Эта мудрость не перечила и Татьянкиной правде.
— Старшим тоже никто не давал права обижать, — проговорила она, как бы снимая с себя вину.
— Я всего один раз видел его обозленным — когда сестра сказала, что выходит замуж. Тогда крича-а-ал!..
Девушка вздохнула:
— Счастливый ты, Сашко.
— Гм… счастливый. Заботится как о маленьком. Мама уже и поругивала его: до каких пор он у тебя младенцем будет? Боится, что нос расшибу.
— Поэтому и счастливый.
Сашко уже не возражал, но в душе остался при своем мнении. Только сказал:
— Чужое всегда милее.
Это относилось как к судьбе Татьянки, которой он как будто ни в чем не перечил, так и к судьбе его собственных родителей, которые часто жаловались: голод, подполье, война, концлагерь, но на такую судьбу (это же романтика!) Сашко охотно променял бы свою обеспеченную жизнь, серую, как ему казалось, будничность.
Сидели друг против друга, держались через стол за руки. Были счастливы. А у них над головами синело чистое небо, в его вышине самолет беззвучно вычерчивал белую линию, будто тянул белым мелком полосу по синей доске — половинил небо на две равные части: одна, Татьянка, тебе, а другая мне, Сашку. А как же иначе, если мечта о счастье исходила не из лихолетья отцовской юности, а из теплого мирного дня, когда жизнь накрыла стол достатком.
— Дети! — донесся из дома голос матери.
— Мы здесь, мама.
— Ужинать!
(Самолет пошел к горизонту, до конца дотянув белую межу. Татьянка, по праву девушки, тебе выбирать, какую половину? Кажется, одна чуть побольше…)
— Опять!.. — поморщился Сашко. — Завтракать… обедать… ужинать…
Пытаясь показаться девушке самостоятельным, Сашко пренебрег желанием поесть и ответил:
— Еще немного посидим.
— Может быть, в сад принести?
— Не надо, мама. Разве я маленький?
— Ну, смотри.
Сашко поглядел еще раз на белую линию в небе и восхищенно сказал:
— Как красиво! Если бы вот так полететь, полете-е-еть… на какую-нибудь планету… А что, если возьму да и не подам документы в театральный?..

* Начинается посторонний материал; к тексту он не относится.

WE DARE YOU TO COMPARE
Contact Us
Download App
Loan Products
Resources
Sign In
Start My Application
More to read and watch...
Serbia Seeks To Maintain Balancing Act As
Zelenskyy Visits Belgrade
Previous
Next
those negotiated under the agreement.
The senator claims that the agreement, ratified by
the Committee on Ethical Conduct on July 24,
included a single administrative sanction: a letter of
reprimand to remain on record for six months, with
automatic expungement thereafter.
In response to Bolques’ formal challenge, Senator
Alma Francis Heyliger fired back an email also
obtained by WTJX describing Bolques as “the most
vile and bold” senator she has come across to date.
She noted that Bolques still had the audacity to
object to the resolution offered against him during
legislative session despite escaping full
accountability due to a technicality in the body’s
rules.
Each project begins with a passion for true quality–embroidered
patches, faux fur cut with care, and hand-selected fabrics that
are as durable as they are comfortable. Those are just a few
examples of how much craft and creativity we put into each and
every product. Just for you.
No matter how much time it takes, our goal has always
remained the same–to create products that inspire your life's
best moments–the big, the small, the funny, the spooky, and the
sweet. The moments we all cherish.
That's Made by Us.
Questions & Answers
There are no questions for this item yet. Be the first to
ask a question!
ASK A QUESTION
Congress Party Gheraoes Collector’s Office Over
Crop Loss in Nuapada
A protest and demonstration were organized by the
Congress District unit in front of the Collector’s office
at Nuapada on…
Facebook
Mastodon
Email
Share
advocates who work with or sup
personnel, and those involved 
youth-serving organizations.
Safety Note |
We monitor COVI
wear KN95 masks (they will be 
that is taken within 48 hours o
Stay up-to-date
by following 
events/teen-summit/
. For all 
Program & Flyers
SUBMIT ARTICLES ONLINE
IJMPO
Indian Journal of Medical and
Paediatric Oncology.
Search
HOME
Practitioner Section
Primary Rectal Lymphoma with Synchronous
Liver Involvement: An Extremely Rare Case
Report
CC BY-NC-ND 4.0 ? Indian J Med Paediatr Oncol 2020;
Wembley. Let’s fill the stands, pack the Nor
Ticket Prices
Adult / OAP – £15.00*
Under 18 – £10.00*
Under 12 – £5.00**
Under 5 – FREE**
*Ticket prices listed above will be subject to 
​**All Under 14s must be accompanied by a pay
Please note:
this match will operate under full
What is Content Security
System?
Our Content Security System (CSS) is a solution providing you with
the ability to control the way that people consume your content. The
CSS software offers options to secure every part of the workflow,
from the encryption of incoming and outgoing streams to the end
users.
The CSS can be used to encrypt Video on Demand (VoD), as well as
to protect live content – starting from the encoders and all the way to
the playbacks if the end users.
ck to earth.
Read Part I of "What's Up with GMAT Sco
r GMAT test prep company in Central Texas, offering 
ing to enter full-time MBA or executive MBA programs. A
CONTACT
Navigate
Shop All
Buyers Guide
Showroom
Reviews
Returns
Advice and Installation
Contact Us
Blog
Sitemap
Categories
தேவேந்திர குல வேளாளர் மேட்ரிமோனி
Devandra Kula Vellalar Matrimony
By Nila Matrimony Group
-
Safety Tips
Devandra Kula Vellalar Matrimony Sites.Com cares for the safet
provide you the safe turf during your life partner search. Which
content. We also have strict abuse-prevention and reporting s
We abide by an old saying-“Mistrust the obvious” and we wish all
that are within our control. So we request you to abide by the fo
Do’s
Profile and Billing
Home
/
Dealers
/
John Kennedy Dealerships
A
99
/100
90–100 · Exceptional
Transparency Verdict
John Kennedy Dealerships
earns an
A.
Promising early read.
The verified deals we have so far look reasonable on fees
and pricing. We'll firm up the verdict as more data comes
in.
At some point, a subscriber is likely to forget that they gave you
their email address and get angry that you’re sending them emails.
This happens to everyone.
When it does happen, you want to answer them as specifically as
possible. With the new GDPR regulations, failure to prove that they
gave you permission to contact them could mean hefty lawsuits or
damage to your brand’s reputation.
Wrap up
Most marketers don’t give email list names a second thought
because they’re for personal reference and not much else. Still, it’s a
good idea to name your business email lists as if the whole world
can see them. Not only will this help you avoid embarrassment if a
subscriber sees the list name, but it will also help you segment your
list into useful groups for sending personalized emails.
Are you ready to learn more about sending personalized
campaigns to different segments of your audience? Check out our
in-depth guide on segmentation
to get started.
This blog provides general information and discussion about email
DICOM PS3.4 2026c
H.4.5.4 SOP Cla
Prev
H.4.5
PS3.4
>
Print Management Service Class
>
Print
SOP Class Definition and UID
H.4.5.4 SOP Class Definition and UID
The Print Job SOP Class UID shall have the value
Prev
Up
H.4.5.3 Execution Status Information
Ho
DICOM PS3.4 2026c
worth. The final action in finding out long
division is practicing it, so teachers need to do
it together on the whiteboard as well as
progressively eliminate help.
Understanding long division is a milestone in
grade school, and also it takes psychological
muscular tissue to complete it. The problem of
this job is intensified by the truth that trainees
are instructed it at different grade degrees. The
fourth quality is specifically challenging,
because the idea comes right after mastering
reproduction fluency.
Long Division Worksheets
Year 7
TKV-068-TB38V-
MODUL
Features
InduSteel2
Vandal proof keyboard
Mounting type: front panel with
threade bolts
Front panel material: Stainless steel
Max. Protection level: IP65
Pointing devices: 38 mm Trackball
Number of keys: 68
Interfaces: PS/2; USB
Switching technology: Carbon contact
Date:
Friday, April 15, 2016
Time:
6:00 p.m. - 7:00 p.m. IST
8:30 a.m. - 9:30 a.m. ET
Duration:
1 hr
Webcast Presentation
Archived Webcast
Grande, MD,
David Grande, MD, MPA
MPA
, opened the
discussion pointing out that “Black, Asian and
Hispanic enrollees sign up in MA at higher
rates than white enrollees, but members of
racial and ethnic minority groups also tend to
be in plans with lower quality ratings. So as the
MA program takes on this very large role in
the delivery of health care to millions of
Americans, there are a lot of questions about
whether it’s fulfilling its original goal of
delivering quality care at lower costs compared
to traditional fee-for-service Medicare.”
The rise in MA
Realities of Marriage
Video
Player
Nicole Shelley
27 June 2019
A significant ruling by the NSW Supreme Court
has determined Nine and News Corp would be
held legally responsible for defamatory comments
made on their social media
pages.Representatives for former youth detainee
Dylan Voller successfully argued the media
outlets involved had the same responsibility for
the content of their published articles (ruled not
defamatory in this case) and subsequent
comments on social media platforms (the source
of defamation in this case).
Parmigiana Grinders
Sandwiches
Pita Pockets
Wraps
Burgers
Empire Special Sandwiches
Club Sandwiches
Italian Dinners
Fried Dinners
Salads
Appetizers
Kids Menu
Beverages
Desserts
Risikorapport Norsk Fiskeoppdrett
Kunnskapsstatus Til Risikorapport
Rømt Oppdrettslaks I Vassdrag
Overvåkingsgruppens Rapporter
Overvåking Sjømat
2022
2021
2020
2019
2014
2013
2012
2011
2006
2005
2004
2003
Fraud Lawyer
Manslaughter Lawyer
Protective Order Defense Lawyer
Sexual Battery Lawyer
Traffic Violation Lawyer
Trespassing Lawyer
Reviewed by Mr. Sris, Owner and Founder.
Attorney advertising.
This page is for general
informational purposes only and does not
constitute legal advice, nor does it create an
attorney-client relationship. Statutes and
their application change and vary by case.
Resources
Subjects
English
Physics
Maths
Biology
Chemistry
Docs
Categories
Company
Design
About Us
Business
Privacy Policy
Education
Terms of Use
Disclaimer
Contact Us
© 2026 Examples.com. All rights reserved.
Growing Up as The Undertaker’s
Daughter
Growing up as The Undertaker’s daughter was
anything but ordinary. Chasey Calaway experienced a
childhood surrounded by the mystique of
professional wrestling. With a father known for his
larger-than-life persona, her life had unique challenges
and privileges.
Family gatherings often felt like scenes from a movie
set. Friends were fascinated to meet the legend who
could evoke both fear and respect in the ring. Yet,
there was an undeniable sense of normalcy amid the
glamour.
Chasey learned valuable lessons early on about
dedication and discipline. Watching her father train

— А я хочу только в театральный.
Спустя какое-то время мать принесла ужин к ним в беседку. У них уже давно установилось правило: что бы там ни было, а Сашко точно должен был придерживаться режима питания, потому что рос слабым, и Антон Петрович тщательно выполнял советы врача: режим — основа здоровья.
Мать расставила блюда на столике и сама села ужинать с молодежью; она часто говаривала, что в коллективе еда вкуснее. Осталась с ними и после ужина. Сашко перебирал струны гитары и напевал вполголоса, девушка по просьбе хозяйки подтягивала чистым голосом.
— Пой, Танечка, у тебя очень хорошо выходит.
Действительно, она еще в школьном хоре была солисткой, ее знали чуть ли не все в городке, это, возможно, и привело Татьянку в театр, хотя большого удовлетворения от этого занятия она не получала: выходило, что сама судьба уготовила ей жизнь актрисы. И только поэтому она говорила, что театр — ее призвание.